Here’s a 9w1 sx/sp (974)


----------



## Paradigm (Feb 16, 2010)

In the 9 thread stickies:
http://personalitycafe.com/type-9-forum-peacemaker/9153-type-nine-variant-stackings.html
http://personalitycafe.com/type-9-f...bliss-streams-descriptions-9w1-stackings.html


----------



## charlie.elliot (Jan 22, 2014)

like me? lol


----------



## Aluminum Frost (Oct 1, 2017)

INTENSELY not being noticed. "I am going to stand here in this very spot passive aggressively until someone notices me damn it"


----------



## psyche (Jan 5, 2011)

Like an octopus, honestly. (I'm speaking for myself.) Sx/sp is syn-flow (moving toward... I don't know, I like the syn-flow/contra-flow theory because it does help me type people) and 9 wants to merge with its environment in some way. With the 1 wing, under stress criticism and demands can be placed on the object of desire for the sake of merging fully and comfortably. But I don't think this necessarily has to mean another person... It can also be wanting to have music playing at just the right volume with just the right degree of intensity to evoke just the right feeling...just as an example. It could be wanting to be in a natural environment of the perfect temperature with the most strikingly beautiful view or tactile feel, etc. as another. But obviously, most intense are going to be the feelings toward the other person, and if you can't merge with the other perfectly, rage or despair could escalate into criticism, and at worst, a nasty see-saw pattern of criticism and then idealization and then back again.

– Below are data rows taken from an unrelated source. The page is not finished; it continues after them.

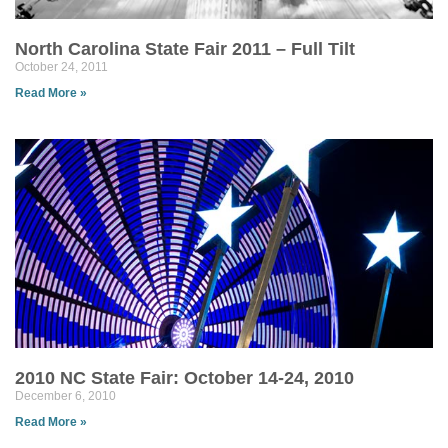
North Carolina State Fair 2011 – Full Tilt
October 24, 2011
Read More »
2010 NC State Fair: October 14-24, 2010
December 6, 2010
Read More »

...But I guess when you're relatively healthier it would be more like wanting to merge with the other...whether that's a person or nature or something else...but you can still relax in the face of boundaries, and just be comfortable wherever you are and appreciate that moment... I consider myself a relatively unhealthy 9w1 sx/sp, though, to be honest with you.


----------